We’re also up against a lower customer count as a result of the AD3 churn that was associated in the first half of last year. The continued lack of IPOs, we’re not able to keep our own client, also negatively impacting SPAC liquidations. Now we’re offsetting that with price increases in service revenue, so if you’re question what to expect in Q2 and in the second half of ‘24, we’re excited by what we see. But the progress we’ve been making to expand the adoption of AD is slowly being reflected. In this quarter’s result, we have some perspective metrics that are favorable, so some of them are mentioned. So Q1, ‘24, our third consecutive quarter of net client growth, which is exciting. It’s much better than we’ve seen in past quarters. We’ve mentioned our average price up in the mid-teens versus ActiveDisclosure 3 which we have, again, migrated off of.

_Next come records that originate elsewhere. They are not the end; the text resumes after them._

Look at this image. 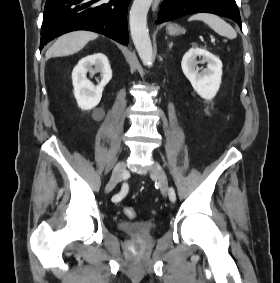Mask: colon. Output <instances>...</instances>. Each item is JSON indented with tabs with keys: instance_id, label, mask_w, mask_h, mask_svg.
I'll use <instances>...</instances> for the list:
<instances>
[{
	"instance_id": "obj_1",
	"label": "colon",
	"mask_w": 280,
	"mask_h": 283,
	"mask_svg": "<svg viewBox=\"0 0 280 283\" xmlns=\"http://www.w3.org/2000/svg\"><path fill=\"white\" fill-rule=\"evenodd\" d=\"M124 214H125L126 217L131 218V219L135 218V216H136L135 210L133 208H130V207L124 208Z\"/></svg>"
}]
</instances>
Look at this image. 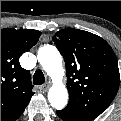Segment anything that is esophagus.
Masks as SVG:
<instances>
[{"instance_id":"esophagus-1","label":"esophagus","mask_w":121,"mask_h":121,"mask_svg":"<svg viewBox=\"0 0 121 121\" xmlns=\"http://www.w3.org/2000/svg\"><path fill=\"white\" fill-rule=\"evenodd\" d=\"M40 89H41L43 92H47L48 89H49V84H48V83L44 84L43 86H41Z\"/></svg>"}]
</instances>
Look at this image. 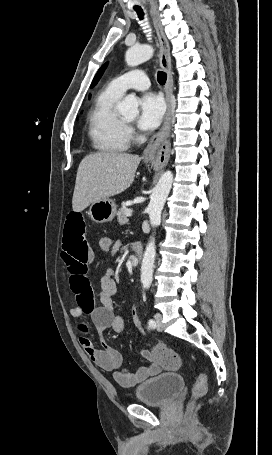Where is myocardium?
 Returning <instances> with one entry per match:
<instances>
[{
	"instance_id": "1",
	"label": "myocardium",
	"mask_w": 272,
	"mask_h": 455,
	"mask_svg": "<svg viewBox=\"0 0 272 455\" xmlns=\"http://www.w3.org/2000/svg\"><path fill=\"white\" fill-rule=\"evenodd\" d=\"M122 122L124 123L125 126H127V127L129 126V123L127 121L122 119Z\"/></svg>"
}]
</instances>
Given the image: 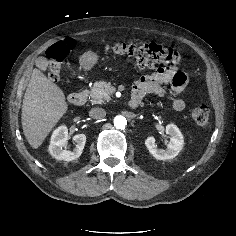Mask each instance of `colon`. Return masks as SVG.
Masks as SVG:
<instances>
[{
    "label": "colon",
    "instance_id": "5ec220e1",
    "mask_svg": "<svg viewBox=\"0 0 236 236\" xmlns=\"http://www.w3.org/2000/svg\"><path fill=\"white\" fill-rule=\"evenodd\" d=\"M74 46V41L64 40L48 49V73L52 80L58 81L60 79L62 64ZM105 49L116 56L135 61L140 67H152L156 64L169 66L184 64L181 55L175 49L156 43H115L106 45ZM191 115L195 123L201 127L210 124V110L205 105L194 107Z\"/></svg>",
    "mask_w": 236,
    "mask_h": 236
}]
</instances>
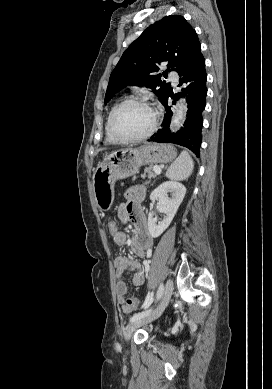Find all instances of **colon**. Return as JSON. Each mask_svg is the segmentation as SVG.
<instances>
[{
    "instance_id": "colon-1",
    "label": "colon",
    "mask_w": 272,
    "mask_h": 389,
    "mask_svg": "<svg viewBox=\"0 0 272 389\" xmlns=\"http://www.w3.org/2000/svg\"><path fill=\"white\" fill-rule=\"evenodd\" d=\"M108 230L112 236L117 234L120 231L118 221L110 220L108 222ZM126 305L128 307H130L132 310H138L141 307L139 300H137L136 298H132V297L126 299Z\"/></svg>"
}]
</instances>
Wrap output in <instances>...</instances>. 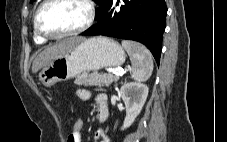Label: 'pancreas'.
I'll use <instances>...</instances> for the list:
<instances>
[{
	"label": "pancreas",
	"instance_id": "pancreas-1",
	"mask_svg": "<svg viewBox=\"0 0 227 142\" xmlns=\"http://www.w3.org/2000/svg\"><path fill=\"white\" fill-rule=\"evenodd\" d=\"M119 80L118 76L112 74H98L96 72H83L76 76L74 83L84 86L108 87L112 82Z\"/></svg>",
	"mask_w": 227,
	"mask_h": 142
}]
</instances>
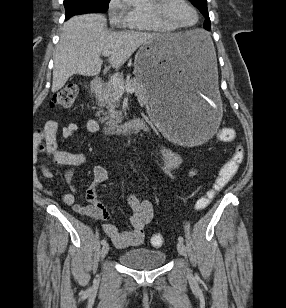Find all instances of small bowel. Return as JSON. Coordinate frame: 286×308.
I'll return each mask as SVG.
<instances>
[{
	"instance_id": "small-bowel-1",
	"label": "small bowel",
	"mask_w": 286,
	"mask_h": 308,
	"mask_svg": "<svg viewBox=\"0 0 286 308\" xmlns=\"http://www.w3.org/2000/svg\"><path fill=\"white\" fill-rule=\"evenodd\" d=\"M79 125L76 122H70L61 128V137L71 139L78 131ZM99 125L95 120L86 122V130L92 134L99 132ZM58 124L55 121H48L44 130L38 137H44L51 150L54 152L55 159L68 167H76L86 163V156L82 153H75L58 149L57 144ZM163 158L168 163V168L164 171L166 176L172 177L174 173L183 169V165L176 152L167 144L160 147ZM41 172L48 178L52 177V172L47 165H41ZM94 180L86 190L85 198L88 202L81 205L76 201L75 189L70 185V192L63 195L62 199L66 206L71 207L80 214L87 215L92 220L104 221L103 231L112 240L115 247L125 250L132 246H138L144 239V228L153 219V203L150 200H139L135 196L127 198V204L133 214L130 219L131 228L127 231H119L116 226L110 223L111 215L105 205L99 200V187L108 179V173L101 165H95L92 168ZM194 171L189 170L188 175H193ZM73 177V171L69 169L65 173V179L70 184Z\"/></svg>"
}]
</instances>
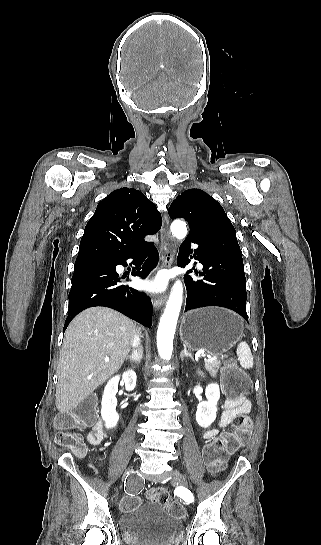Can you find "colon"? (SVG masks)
<instances>
[{"mask_svg":"<svg viewBox=\"0 0 321 545\" xmlns=\"http://www.w3.org/2000/svg\"><path fill=\"white\" fill-rule=\"evenodd\" d=\"M222 383L226 395L232 399L239 398L250 390L248 377L238 370L232 362H228L224 367ZM94 410V400L86 399L78 407L60 414L56 418V425L61 431L56 434L55 442L60 446L71 449L77 456H84L86 447L81 429L93 422ZM252 425L253 421L248 415H240L236 418L232 431L215 438L205 446L203 457L212 473L219 472L224 467L227 456L237 452L247 443ZM74 428L79 430H72ZM147 496L165 505L172 515L179 518L184 516L183 507L179 503L170 500L166 488H152L148 491ZM141 502L140 497L129 494L121 500L120 509L130 511L138 507Z\"/></svg>","mask_w":321,"mask_h":545,"instance_id":"obj_1","label":"colon"}]
</instances>
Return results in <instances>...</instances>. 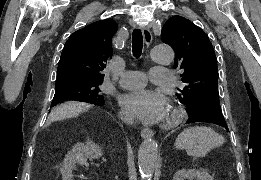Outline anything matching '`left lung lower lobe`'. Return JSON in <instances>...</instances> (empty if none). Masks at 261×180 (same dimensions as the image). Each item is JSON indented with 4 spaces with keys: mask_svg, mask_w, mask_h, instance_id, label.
<instances>
[{
    "mask_svg": "<svg viewBox=\"0 0 261 180\" xmlns=\"http://www.w3.org/2000/svg\"><path fill=\"white\" fill-rule=\"evenodd\" d=\"M188 123L195 122H208L220 125L228 130V126L224 120V117L221 115H216L214 113H203L201 115H189Z\"/></svg>",
    "mask_w": 261,
    "mask_h": 180,
    "instance_id": "obj_1",
    "label": "left lung lower lobe"
}]
</instances>
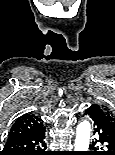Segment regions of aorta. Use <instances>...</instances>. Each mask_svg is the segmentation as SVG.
<instances>
[{
  "label": "aorta",
  "instance_id": "762f6f07",
  "mask_svg": "<svg viewBox=\"0 0 115 155\" xmlns=\"http://www.w3.org/2000/svg\"><path fill=\"white\" fill-rule=\"evenodd\" d=\"M91 125L88 121L78 124L76 129L75 151H87L90 142Z\"/></svg>",
  "mask_w": 115,
  "mask_h": 155
}]
</instances>
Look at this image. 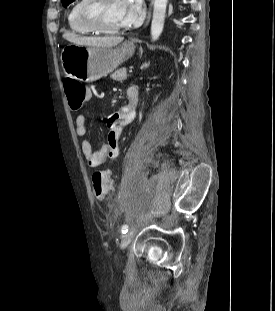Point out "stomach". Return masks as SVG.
<instances>
[{"label":"stomach","mask_w":275,"mask_h":311,"mask_svg":"<svg viewBox=\"0 0 275 311\" xmlns=\"http://www.w3.org/2000/svg\"><path fill=\"white\" fill-rule=\"evenodd\" d=\"M135 51V44L126 41L118 47H95L68 44L61 52L64 73L74 79L93 82L107 76Z\"/></svg>","instance_id":"stomach-1"}]
</instances>
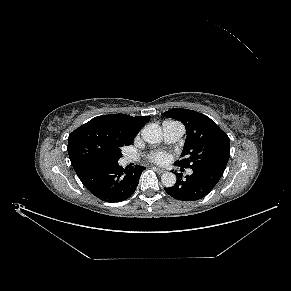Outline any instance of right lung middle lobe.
Instances as JSON below:
<instances>
[{
  "label": "right lung middle lobe",
  "mask_w": 291,
  "mask_h": 291,
  "mask_svg": "<svg viewBox=\"0 0 291 291\" xmlns=\"http://www.w3.org/2000/svg\"><path fill=\"white\" fill-rule=\"evenodd\" d=\"M121 156H122L121 150H115V151L100 150L93 153L92 159L102 158V159L118 162Z\"/></svg>",
  "instance_id": "dd1d6c3e"
}]
</instances>
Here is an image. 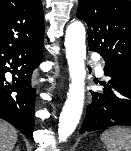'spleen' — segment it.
<instances>
[{"label":"spleen","instance_id":"obj_1","mask_svg":"<svg viewBox=\"0 0 131 151\" xmlns=\"http://www.w3.org/2000/svg\"><path fill=\"white\" fill-rule=\"evenodd\" d=\"M107 151H131V129L114 127L105 130L101 136Z\"/></svg>","mask_w":131,"mask_h":151}]
</instances>
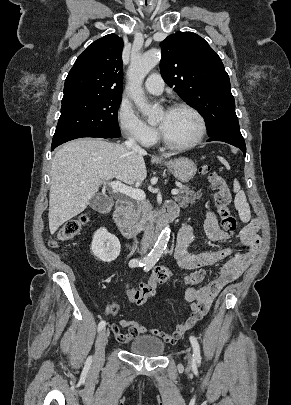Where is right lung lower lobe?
<instances>
[{"label": "right lung lower lobe", "instance_id": "98d812e1", "mask_svg": "<svg viewBox=\"0 0 291 405\" xmlns=\"http://www.w3.org/2000/svg\"><path fill=\"white\" fill-rule=\"evenodd\" d=\"M96 137H100V138H111V137H103V136H96ZM57 146H53L52 150L55 149Z\"/></svg>", "mask_w": 291, "mask_h": 405}]
</instances>
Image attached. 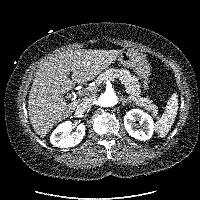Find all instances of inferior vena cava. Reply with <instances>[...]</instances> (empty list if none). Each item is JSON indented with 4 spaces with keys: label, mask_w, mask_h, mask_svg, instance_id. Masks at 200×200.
Segmentation results:
<instances>
[{
    "label": "inferior vena cava",
    "mask_w": 200,
    "mask_h": 200,
    "mask_svg": "<svg viewBox=\"0 0 200 200\" xmlns=\"http://www.w3.org/2000/svg\"><path fill=\"white\" fill-rule=\"evenodd\" d=\"M94 98L93 97H85L81 100L80 105L78 106V111L80 113H84L88 111L93 104Z\"/></svg>",
    "instance_id": "obj_1"
}]
</instances>
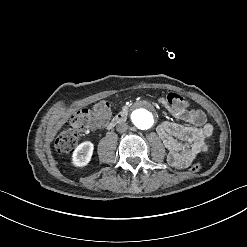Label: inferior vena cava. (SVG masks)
I'll return each mask as SVG.
<instances>
[{
    "instance_id": "inferior-vena-cava-1",
    "label": "inferior vena cava",
    "mask_w": 247,
    "mask_h": 247,
    "mask_svg": "<svg viewBox=\"0 0 247 247\" xmlns=\"http://www.w3.org/2000/svg\"><path fill=\"white\" fill-rule=\"evenodd\" d=\"M116 130L118 132H125L128 130V124L124 122H120L116 125Z\"/></svg>"
}]
</instances>
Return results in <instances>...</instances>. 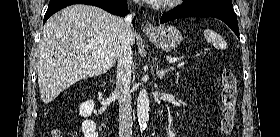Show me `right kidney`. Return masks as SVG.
<instances>
[{
    "mask_svg": "<svg viewBox=\"0 0 280 137\" xmlns=\"http://www.w3.org/2000/svg\"><path fill=\"white\" fill-rule=\"evenodd\" d=\"M94 109V101L93 100H87L83 103H81L80 108H79V113L81 116L87 118L92 114V111ZM82 131L84 133L85 137H95L98 136L96 131V124L91 121L86 119L82 123Z\"/></svg>",
    "mask_w": 280,
    "mask_h": 137,
    "instance_id": "ca27d5eb",
    "label": "right kidney"
}]
</instances>
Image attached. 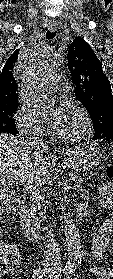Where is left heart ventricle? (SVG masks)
I'll return each instance as SVG.
<instances>
[{
  "label": "left heart ventricle",
  "mask_w": 113,
  "mask_h": 279,
  "mask_svg": "<svg viewBox=\"0 0 113 279\" xmlns=\"http://www.w3.org/2000/svg\"><path fill=\"white\" fill-rule=\"evenodd\" d=\"M55 113L56 111L52 108L47 113V118L51 124L54 122ZM80 127L81 123L78 112L73 107L66 106L60 123L55 126L56 131L62 135H69L79 131Z\"/></svg>",
  "instance_id": "obj_1"
}]
</instances>
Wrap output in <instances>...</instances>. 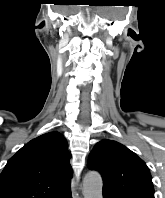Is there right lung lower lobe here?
<instances>
[{
	"label": "right lung lower lobe",
	"instance_id": "right-lung-lower-lobe-1",
	"mask_svg": "<svg viewBox=\"0 0 165 198\" xmlns=\"http://www.w3.org/2000/svg\"><path fill=\"white\" fill-rule=\"evenodd\" d=\"M65 198H72L71 196V192L68 194V196H66Z\"/></svg>",
	"mask_w": 165,
	"mask_h": 198
}]
</instances>
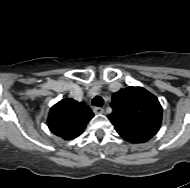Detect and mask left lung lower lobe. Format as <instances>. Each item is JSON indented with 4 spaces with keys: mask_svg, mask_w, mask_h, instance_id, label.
Returning <instances> with one entry per match:
<instances>
[{
    "mask_svg": "<svg viewBox=\"0 0 190 188\" xmlns=\"http://www.w3.org/2000/svg\"><path fill=\"white\" fill-rule=\"evenodd\" d=\"M118 134L131 143H143L152 138L150 135L138 134L124 129H116Z\"/></svg>",
    "mask_w": 190,
    "mask_h": 188,
    "instance_id": "0a47b994",
    "label": "left lung lower lobe"
}]
</instances>
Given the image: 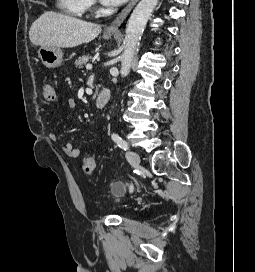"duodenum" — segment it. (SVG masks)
<instances>
[{"instance_id": "410a0bca", "label": "duodenum", "mask_w": 255, "mask_h": 272, "mask_svg": "<svg viewBox=\"0 0 255 272\" xmlns=\"http://www.w3.org/2000/svg\"><path fill=\"white\" fill-rule=\"evenodd\" d=\"M111 99V91L108 88H103L96 99V107L103 109Z\"/></svg>"}]
</instances>
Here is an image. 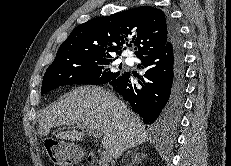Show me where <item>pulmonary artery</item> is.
Wrapping results in <instances>:
<instances>
[{
    "label": "pulmonary artery",
    "mask_w": 231,
    "mask_h": 166,
    "mask_svg": "<svg viewBox=\"0 0 231 166\" xmlns=\"http://www.w3.org/2000/svg\"><path fill=\"white\" fill-rule=\"evenodd\" d=\"M127 63L131 64V63H132V61H131L130 59H127Z\"/></svg>",
    "instance_id": "e3ab8cb5"
}]
</instances>
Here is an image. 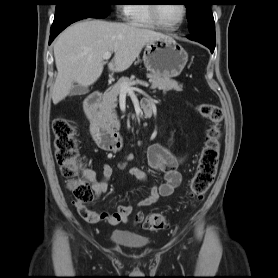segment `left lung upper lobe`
<instances>
[{
  "mask_svg": "<svg viewBox=\"0 0 278 278\" xmlns=\"http://www.w3.org/2000/svg\"><path fill=\"white\" fill-rule=\"evenodd\" d=\"M213 0H186V13L191 35L215 43V24L211 5Z\"/></svg>",
  "mask_w": 278,
  "mask_h": 278,
  "instance_id": "5c2ea615",
  "label": "left lung upper lobe"
}]
</instances>
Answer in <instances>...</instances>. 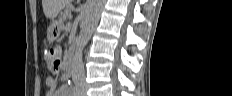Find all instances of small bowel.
<instances>
[{
	"instance_id": "small-bowel-1",
	"label": "small bowel",
	"mask_w": 232,
	"mask_h": 96,
	"mask_svg": "<svg viewBox=\"0 0 232 96\" xmlns=\"http://www.w3.org/2000/svg\"><path fill=\"white\" fill-rule=\"evenodd\" d=\"M48 83L51 84V83H52V80H48Z\"/></svg>"
}]
</instances>
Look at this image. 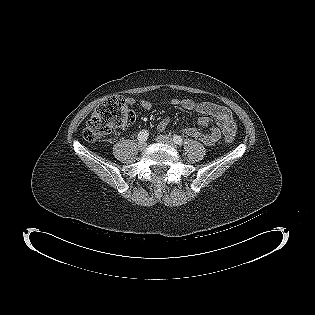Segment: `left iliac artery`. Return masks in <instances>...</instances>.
Listing matches in <instances>:
<instances>
[{"mask_svg":"<svg viewBox=\"0 0 315 315\" xmlns=\"http://www.w3.org/2000/svg\"><path fill=\"white\" fill-rule=\"evenodd\" d=\"M173 141H174L176 144H178V145H182V143H183V140H182L181 136H178V135H174V136H173Z\"/></svg>","mask_w":315,"mask_h":315,"instance_id":"obj_1","label":"left iliac artery"}]
</instances>
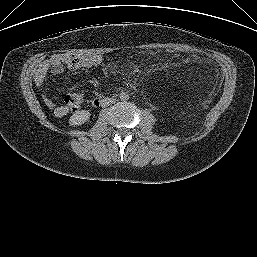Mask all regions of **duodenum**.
<instances>
[{
    "instance_id": "1",
    "label": "duodenum",
    "mask_w": 257,
    "mask_h": 257,
    "mask_svg": "<svg viewBox=\"0 0 257 257\" xmlns=\"http://www.w3.org/2000/svg\"><path fill=\"white\" fill-rule=\"evenodd\" d=\"M109 100H110L109 97L100 95V96L96 97L95 100L93 101V106L100 107L101 105L107 103Z\"/></svg>"
}]
</instances>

As Dave stated, we had net new logo ACV, which is approximately double. Q1 of ‘23, again, what’s moving onto the platform, we’ll start to show in future quarters. So we expect the AD growth in the second half of ‘24 to be stronger. We’re going to overlap the platform transition and related churn. And the excitement by what we see is we have the newest fit for purpose product in the market, and the market wants what we bill. We’re able to price it accordingly. It’s an opportunity for us, for DFIN. It’s also an opportunity for our clients, because our clients can pay less than the leading competitor. So our clients are recognizing the value of this better product. They want a choice. They get to have the newest product in the market with product improvements such as our editor, our track changes.
It’s all driven by our decades in the market in surveying SEC clients. So our current clients are using AD for their most important reporting needs, and our pipeline is strong because our future clients see DFIN and ActiveDisclosure as the compliance leader.
Raj Sharma: Thank you. That’s a very helpful color. And just lastly, the print declines were more than expected. Could you help me understand that? Dave, I know you’ve said they’re going to be flat. It’s a print-heavy second quarter. It’s a print -heavy quarter. Have the print declines bottomed out? I know you had taken quite a few of the print declines in the last several years, and you had expected a 5% ongoing decline in the market. Is that sort of still in line and a little bit more color on that, please?